Ihre Konstruktionen beziehen Schwimmkraft aus flügelartigen Strukturen, die einen gespannten, bistabilen Zustand aufweisen. Das heißt, sie können schon durch eine geringe Kraftzufuhr von einer in eine andere Stellung springen. Der Flügel ist dabei vergleichbar mit einer Haarspange: Diese Gebilde sind so lange stabil, bis man eine bestimmte Energiemenge aufbringt, indem man sie durch Fingerdruck leicht verbiegt. Wenn die Energiemenge einen kritischen Punkt überschreitet, schnappt die Haarklammer dann in ihre zweite stabile Form um. Bei den Butterfly Bots werden die von der Haarspange inspirierten bistabilen Flügel aus einem Rahmen aus flexiblen Polyester-Streifen gebildet, der von einer Kunststoffmembran überzogen ist. Die Streifen sind an ihren Enden in einer Weise verbunden, dass ein gekrümmter, bistabiler Spannungszustand des Flügels entsteht.

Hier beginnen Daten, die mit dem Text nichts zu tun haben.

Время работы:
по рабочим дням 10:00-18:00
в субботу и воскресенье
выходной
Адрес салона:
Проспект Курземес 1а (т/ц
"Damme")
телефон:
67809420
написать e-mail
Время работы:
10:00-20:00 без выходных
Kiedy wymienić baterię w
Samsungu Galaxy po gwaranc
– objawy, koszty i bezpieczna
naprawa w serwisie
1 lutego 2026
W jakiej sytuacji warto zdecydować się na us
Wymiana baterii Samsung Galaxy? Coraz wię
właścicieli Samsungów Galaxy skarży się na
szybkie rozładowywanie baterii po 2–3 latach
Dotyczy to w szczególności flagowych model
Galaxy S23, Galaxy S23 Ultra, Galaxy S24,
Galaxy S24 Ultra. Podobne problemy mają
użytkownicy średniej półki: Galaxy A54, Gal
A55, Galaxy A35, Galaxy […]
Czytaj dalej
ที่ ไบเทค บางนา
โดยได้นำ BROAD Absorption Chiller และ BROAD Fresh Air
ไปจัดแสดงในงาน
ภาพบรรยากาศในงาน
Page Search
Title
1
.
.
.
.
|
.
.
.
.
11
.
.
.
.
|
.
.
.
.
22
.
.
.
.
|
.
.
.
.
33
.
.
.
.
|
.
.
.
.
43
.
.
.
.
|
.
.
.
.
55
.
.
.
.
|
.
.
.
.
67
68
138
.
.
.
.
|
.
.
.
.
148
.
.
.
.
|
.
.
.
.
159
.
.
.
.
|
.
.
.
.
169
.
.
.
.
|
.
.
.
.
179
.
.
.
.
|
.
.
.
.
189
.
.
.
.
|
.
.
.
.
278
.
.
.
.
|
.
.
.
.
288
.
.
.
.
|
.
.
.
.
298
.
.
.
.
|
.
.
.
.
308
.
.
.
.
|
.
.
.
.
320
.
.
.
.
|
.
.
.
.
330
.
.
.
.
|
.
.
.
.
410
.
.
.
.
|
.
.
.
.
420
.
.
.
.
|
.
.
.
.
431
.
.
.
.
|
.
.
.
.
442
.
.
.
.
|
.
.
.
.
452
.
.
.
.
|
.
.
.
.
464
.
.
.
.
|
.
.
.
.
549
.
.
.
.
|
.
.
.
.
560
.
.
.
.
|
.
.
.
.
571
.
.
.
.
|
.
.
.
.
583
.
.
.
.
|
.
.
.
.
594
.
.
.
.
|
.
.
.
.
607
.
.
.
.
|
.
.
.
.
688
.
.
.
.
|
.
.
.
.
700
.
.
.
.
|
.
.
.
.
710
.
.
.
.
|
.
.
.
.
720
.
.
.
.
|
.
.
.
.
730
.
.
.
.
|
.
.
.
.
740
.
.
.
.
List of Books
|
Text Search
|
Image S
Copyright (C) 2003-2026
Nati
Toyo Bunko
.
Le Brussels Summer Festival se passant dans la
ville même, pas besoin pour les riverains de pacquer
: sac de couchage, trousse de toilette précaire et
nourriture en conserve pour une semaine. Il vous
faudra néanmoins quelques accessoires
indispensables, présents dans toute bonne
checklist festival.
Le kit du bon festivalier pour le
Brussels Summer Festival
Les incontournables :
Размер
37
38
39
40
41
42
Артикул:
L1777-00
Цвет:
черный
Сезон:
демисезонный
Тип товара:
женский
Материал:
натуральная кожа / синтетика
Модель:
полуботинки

Die an die Form eines Rochens erinnernde Struktur ist dabei an einem weichen Silikonelement befestigt, das ein Schnappen in den jeweils anderen Zustand ermöglicht. Darin sitzen zwei übereinander angeordnete Luftkammern, die sich wahlweise befüllen lassen: Dehnt sich die obere aus, krümmt sich das Silikonelement nach unten, im Fall der gefüllten unteren Kammer nach oben. Damit wird auch der gespannte Flügel entsprechend unter Druck gesetzt, bis er umschnappt. Wenn sich die Kammern im Wechsel aufblähen und entleeren, biegt sich somit der Flügel nach oben und unten. Um den Vortrieb zu erhöhen, der durch dieses Flattern entsteht, haben die Forscher noch ein zusätzliches Membranelement an die Flügel der Konstruktion angehängt. Da die Fortbewegungsweise ruckartig ist und damit an den Schmetterlings-Schwimmstil erinnert, gaben die Forscher dem Design den Namen Butterfly Bot.

Effizient unterwegs

„Die meisten bisherigen Versuche, Roboter mit Flügelschlag zu entwickeln, konzentrierten sich auf die Verwendung von Motoren, die diese Einheiten direkt antreiben. Der Einsatz bistabiler Flügel, die passiv durch die Bewegung eines zentralen Elements angetrieben werden, ermöglichen im Vergleich dazu eine vereinfachte Konstruktion, die das Gewicht senkt“, erklärt Yin. Wie das Team berichtet, kann ihr 2,8 Gramm leichter Prototyp nun mehr als viermal schneller schwimmen als bisher entwickelte Softroboter: Er erreichte eine Durchschnittsgeschwindigkeit von 3,74 Körperlängen pro Sekunde. Den Berechnungen der Forscher zufolge besitzt er dabei eine Energieeffizienz, die sich mit der von Meerestieren beim Schwimmen vergleichen lässt.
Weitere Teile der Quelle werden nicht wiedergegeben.